We know many of you are upset about the confirmation of Amy Coney Barrett to the U.S. Supreme Court. Our team at the Campaign for Southern Equality is upset, too; last week we signed onto a letter with dozens of LGBTQ organizations opposing her confirmation. We did this not only because we believe Justice Ginsburg’s seat should have been filled after the election – but also because what little we know about Judge Barrett’s record and worldview indicates that she would not be a fair arbiter in cases that are central to the lived and legal equality of LGBTQ Southerners.
Now, Judge Barrett has been confirmed, and we’ve received questions about the future of marriage equality under the 2015 Obergefell ruling. Obergefell was not just a victory for the Constitution that guaranteed equal justice for all – it also marked a moment where the Supreme Court caught up to where the American people already were in their support for the freedom to marry. Even now, public support for marriage equality is higher than ever.
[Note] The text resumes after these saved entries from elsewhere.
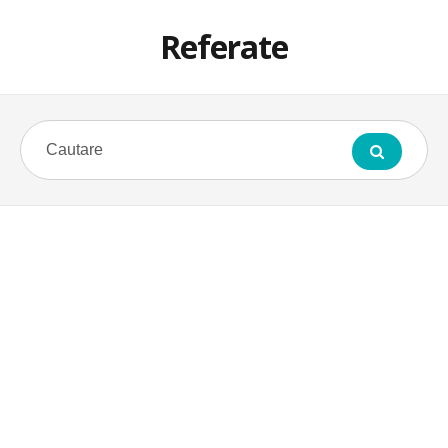
Referate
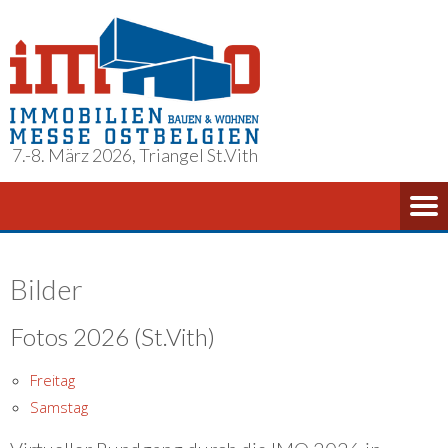
7.-8. März 2026, Triangel St.Vith
Bilder
Fotos 2026 (St.Vith)
Freitag
Samstag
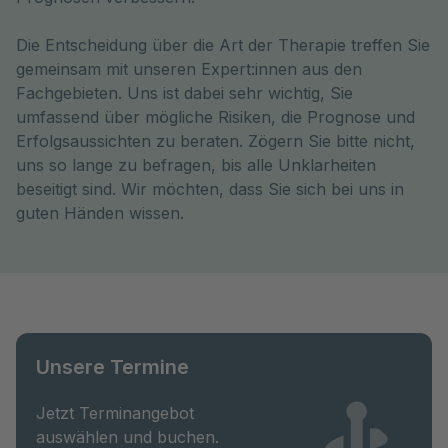
Die Entscheidung über die Art der Therapie treffen Sie
gemeinsam mit unseren Expert:innen aus den
Fachgebieten. Uns ist dabei sehr wichtig, Sie
umfassend über mögliche Risiken, die Prognose und
Erfolgsaussichten zu beraten. Zögern Sie bitte nicht,
uns so lange zu befragen, bis alle Unklarheiten
beseitigt sind. Wir möchten, dass Sie sich bei uns in
guten Händen wissen.
Unsere Termine
Jetzt Terminangebot
auswählen und buchen.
LGBTQ people have come out, shared their lives with their communities, and many have been met with love. People have changed their minds, journeying to support the freedom to marry, and we feel confident both that the legal question is settled and that the decision is sewn into the fabric of our society.
And remember: A 6-3 majority of the Court only months ago issued the Bostock decision, protecting LGBTQ workers from discrimination and paving the way for protections in housing, education, healthcare, and more.
More troubling for LGBTQ equality, however, are legal challenges seeking religious exemptions from nondiscrimination laws, or challenges to the dignity and humanity of transgender people. One case about religious exemptions, Fulton v. Philadelphia, will be heard by the justice next week, and that type of lawsuit poses a threat to the lived equality of LGBTQ people. We must continue to be vigilant in these types of cases, and cases about the many other issues that LGBTQ Southerners care about, including immigration, voting rights, and healthcare.
The new makeup of the Supreme Court will surely require lawmakers to step up. We must elect leaders at the federal, state, and local levels to protect marginalized communities, address inequities, and create systems that work for everyone.
Judge Barrett’s confirmation will also require us to stop viewing the U.S. Supreme Court as the only stop-gap for correcting injustice. It will require us to work harder than ever to compel our elected officials to do the right thing – and to remind them in every single election and every single day that we elected them to represent us and to legislate.
By that measure, I encourage you to resist falling into despair and instead, to channel your energy, sadness, and even anger into action. VOTE. And contact your friends and family members to remind them to vote or help them get the information they need to make their voice heard.
The Campaign for Southern Equality is here for you. We’ll never stop working for LGBTQ Southerners – and we’ll never stop leading with hope, empathy, and a deep optimism in what we can do when we come together to build communities where we can all thrive.